Not that I understood anything that happened (and I read incomprehensible commercial lease provisions for a living). I could only sort of, kinda, figure out what was going on by hitting the blogosphere.

But that lame ending! Basically, three of the four main protagonists survive shootouts in ridiculously unlikely ways only to die by either taking incredibly stupid risks or at the hands of bit characters that appear out of nowhere. Really?

In the film noir world of commercial real estate, with similar mayhem, mystery, sex and violence, we have our own pressure to come up with a satisfactory ending. One way is to keep the show going by having one or more renewal rights to extend the term.

Such renewal rights usually need to be negotiated up front during the term sheet stage, in particular the rental during the renewal term.

To be equitable, the rental should be a “fair market rental” (or, if the tenant has some leverage, some percentage (e.g., 95%) of the fair market rental).

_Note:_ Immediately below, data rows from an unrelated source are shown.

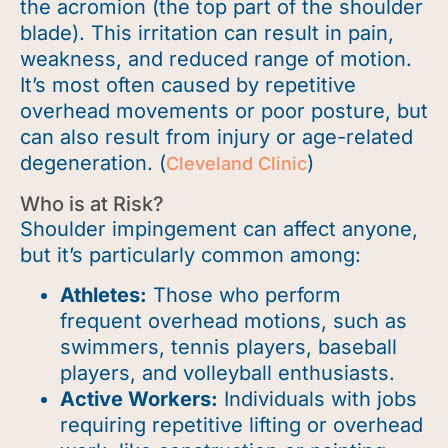
the acromion (the top part of the shoulder
blade). This irritation can result in pain,
weakness, and reduced range of motion.
It’s
most often caused by repetitive
overhead movements or poor
posture, but
can also result from injury or age-related
degeneration. (
)
Cleveland Clinic
Who is at Risk?
Shoulder impingement can affect anyone,
but it’s particularly common among:
Athletes:
Those who perform
frequent overhead motions, such as
swimmers, tennis players, baseball
players, and volleyball enthusiasts.
Active Workers:
Individuals with jobs
requiring repetitive lifting or overhead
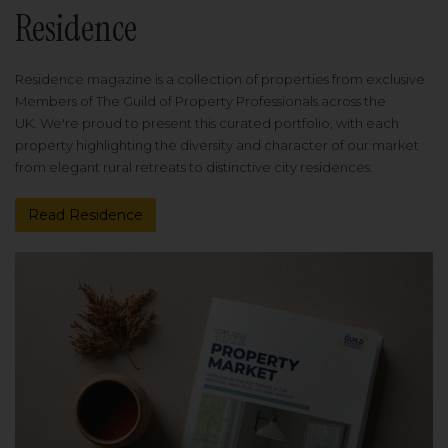
Residence
Residence magazine is a collection of properties from exclusive
Members of The Guild of Property Professionals across the
UK. We're proud to present this curated portfolio, with each
property highlighting the diversity and character of our market
from elegant rural retreats to distinctive city residences.
Read Residence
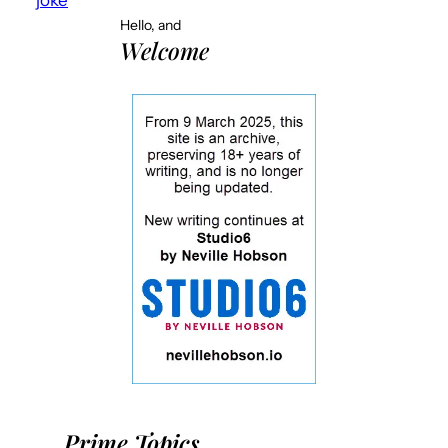
Hello, and
Welcome
Prime Topics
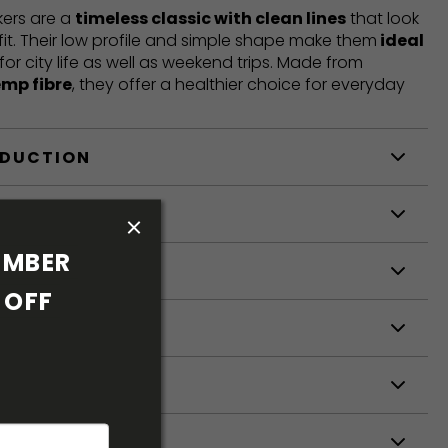
ers are a
timeless classic with clean lines
that look
fit. Their low profile and simple shape make them
ideal
 for city life as well as weekend trips. Made from
emp fibre
, they offer a healthier choice for everyday
ODUCTION
S
MBER 
S
OFF 
ETERS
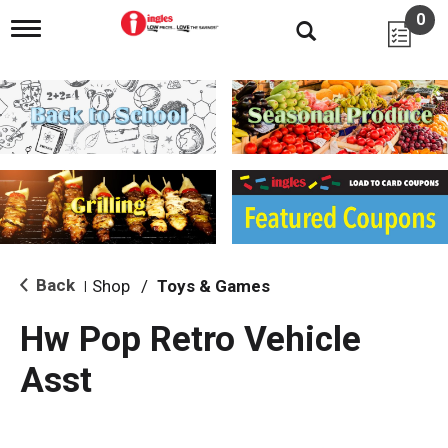
0
T
o
g
g
l
e
n
a
v
i
g
a
t
i
Back
Shop
/
Toys & Games
|
o
n
Hw Pop Retro Vehicle
Asst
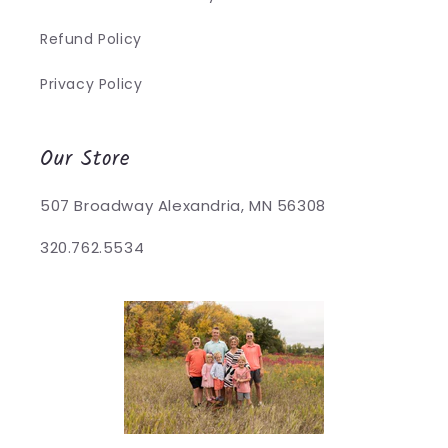
Refund Policy
Privacy Policy
Our Store
507 Broadway Alexandria, MN 56308
320.762.5534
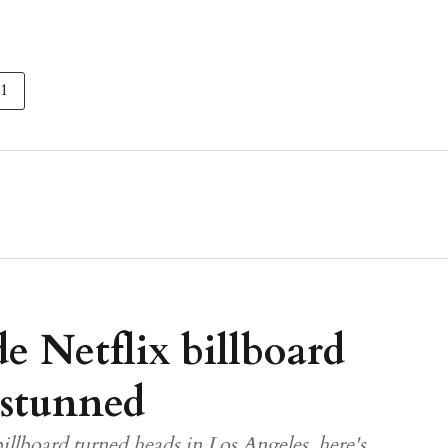
 1
e Netflix billboard
 stunned
illboard turned heads in Los Angeles, here's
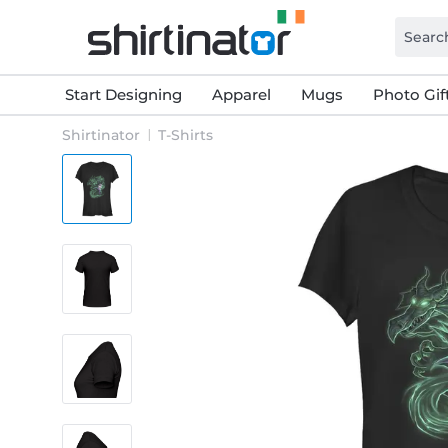
Start Designing
Apparel
Mugs
Photo Gif
Shirtinator
T-Shirts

Some landlords will propose extremely one-sided approaches, such as being entitled to propose its version of a fair market rental and, if the tenant does not accept, then being free to rent to third parties as it pleases.

Tenants must insist on an objective methodology when determining their fair market rental.

One of the most effective and equitable approaches is to provide for an arbitration procedure to determine the renewal term rental.

In fact, commercial leasing attorneys and brokers will tell you that a properly drafted arbitration provision is so equitable that it is hardly ever invoked!

That is because most landlords and tenants come to the conclusion that an arbitration proceeding is not worth the time and expense and that realization forces the two parties to negotiate a fair outcome.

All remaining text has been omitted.